11話 天然ブルドーザー 七瀬 翠 編
白木姉妹が危惧した理由がすぐにわかった。
七瀬さんは休み時間になるごとに僕のところにやってきては話しかけてくる。もちろん僕の返事は『はぁ』の相槌一択だ。それでも意に介さず僕の領域をブルドーザー、いや、土足で踏み込んでくる。
紫尊くんでさえも割り込めず、はたから僕たちを眺めているだけだ。
(ヘルプ、ヘルプ!こう言う時ぐらい役に立ってくれ、紫尊くん)
トイレに逃げ込んでも男子トイレの出入り口の前で七瀬さんは待つ始末。
逃げられない!
これが今1番肌で感じていることだ。このままだと帰りも一緒に帰ろうとか言われるだろう。そうなると白木荘に住んでいることもバレる。

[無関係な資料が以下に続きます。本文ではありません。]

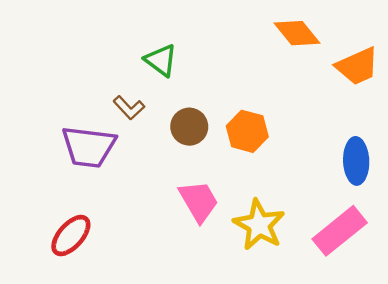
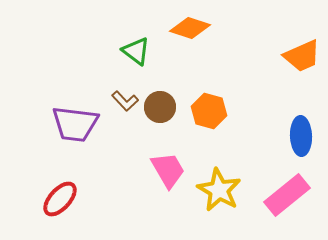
orange diamond: (297, 33) -> (190, 28), moved, turned -33
brown L-shape: (129, 108) -> (125, 101), moved

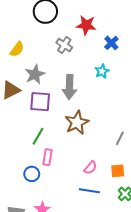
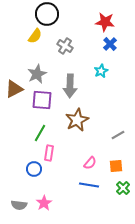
red star: (86, 25) -> (105, 22), moved
yellow semicircle: (17, 49) -> (35, 36), moved
gray line: (120, 138) -> (118, 135), turned 32

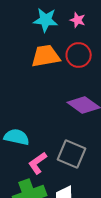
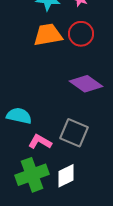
pink L-shape: (38, 163) -> (40, 142), turned 65

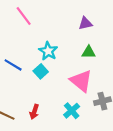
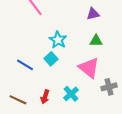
blue line: (13, 65) -> (25, 65), moved
cyan cross: (72, 111) -> (71, 94), moved

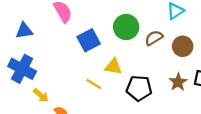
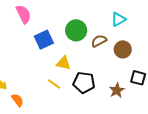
brown star: (178, 82) -> (117, 90), moved
yellow line: (94, 84) -> (54, 84), moved

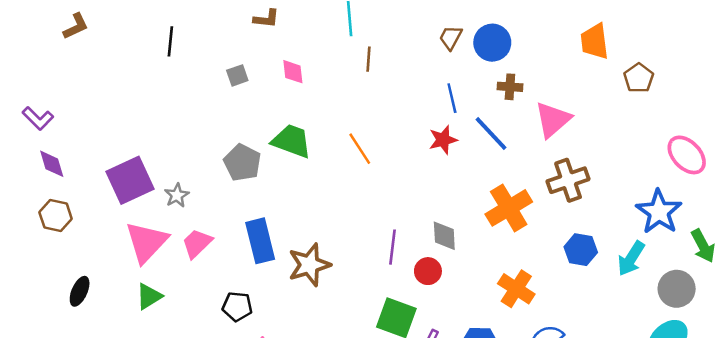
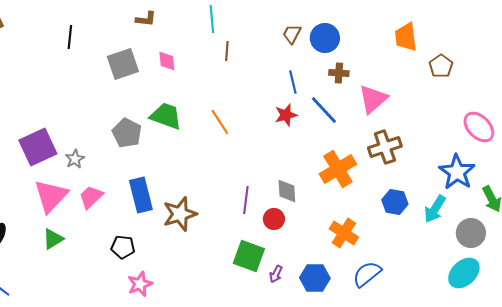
gray square: (237, 75) -> (123, 64), size x1.8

同じ屋根の下に住んでいることがバレたらそれこそ地獄だ。誇張なしで地獄絵図の想像がついてしまう。白木荘に住んでいることがバレることは死んでも回避しなければならない。それが今の僕に課されたミッションだ。
キーンコーンカーンコーン
学校の終わりのチャイムが鳴る。
顔を上げた瞬間、もう目の前には笑顔の七瀬さんがいる。
「うわっ!」
「もちろん一緒に帰るよね?佐伯くん」
屈託のない笑顔が僕の返事を鈍らせる。
「ご、ごめん、今日このあと用事があるんだ。先に帰るね」
「どんな用事なの?」
超がつくほどニコニコで聞いてくる。
「えーっと、ほら、あの、そうそう、だーいすきなママと会うんだ」
(マザコンPRで幻滅してくれ、頼む。おっ、真顔になった。真顔でなにか考え込んでいる。ここで『キモい』の一言を僕にください。お願いします)

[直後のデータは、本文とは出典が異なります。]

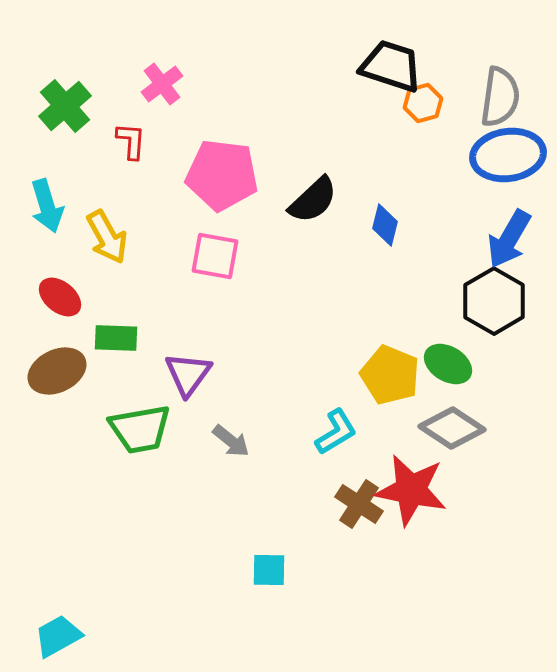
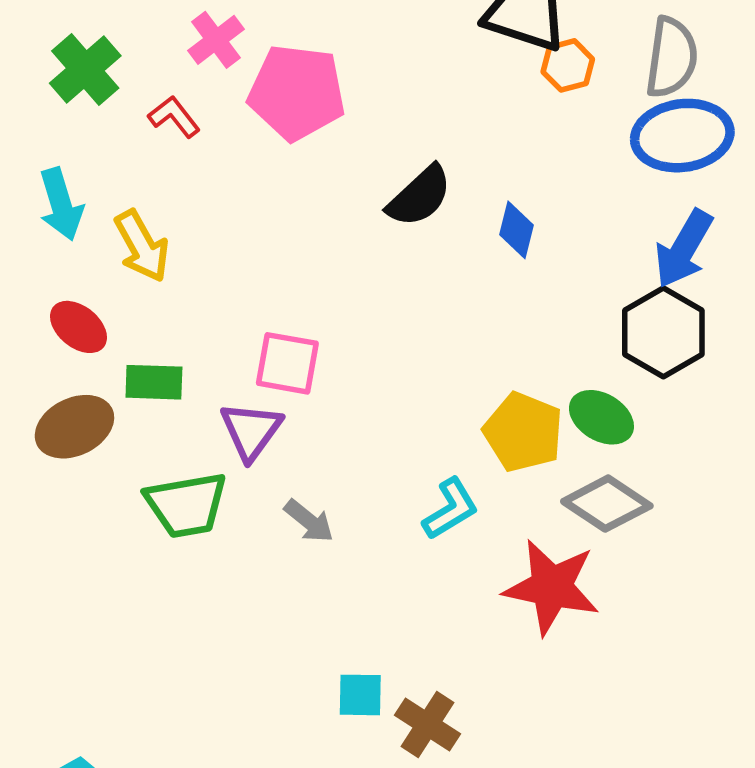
red L-shape: (131, 141) -> (174, 117), turned -42
pink pentagon: (222, 175) -> (297, 92), moved
pink square: (215, 256) -> (287, 363), moved
brown cross: (359, 504) -> (428, 725), moved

「やったー!佐伯くんのママにご挨拶できるじゃーん。ねえねえ、メイク変えたほうがいい?髪の毛切ってきたほうがいい?制服でもいいのかな?」
(逆効果〜〜、だめだ、危険だがもう奥の手を使うしかない)
「帰る前にトイレ行っていいかな?」
「うん、じゃあトイレの外で待ってるね」
「長ーいトイレかもしれないから出てこなかったら先に帰っててね」
「いいよ、待ってる時間も楽しいからずーっと待ってるるの」
僕は個室に入った。もちろんすることは1つ。髪の毛を掻き上げ、メガネを外し、耳にピアス、首にネックレス、そして指にはクロムハーツの指輪。俺は劇的に変身した。
ガチャ
トイレの外で待っている七瀬さんと俺は目が合う。
(ドキドキする。バレないと分かっていても緊張するもんだな。でもなんで俺を見続けるんだよ。まさか!?)
七瀬さんの視線がトイレの扉に移る。
(やったぁー!気付かれなかった。さようなら、七瀬さん)
俺は地獄の数時間からようやく解放された。
七瀬さんにはちょっと気の毒だが途中で諦めて帰ってくれるだろう。俺はルンルンで下駄箱に向かった。七瀬さんが白木荘に帰ってくる前に俺は先に白木荘に帰っている必要がある。急いで帰らなきゃいけない。また捕まったら地獄の再開だ。そして校舎の玄関をくぐった瞬間だった。
『待ってぇ!』
はるか後方から女の子の声が聞こえてくる。
(まさか、七瀬さんが!?)
恐ろしくて振り返られない。
俺は振り返らずに知らんぷりをして先に足を進める。
絶対に逃げ切る
俺の決意は固かった。
◇◆◇◆◇◆◇◆◇◆◇◆◇◆◇◆◇◆◇◆
あとがき
七瀬 翠編が佳境に近づいてきました。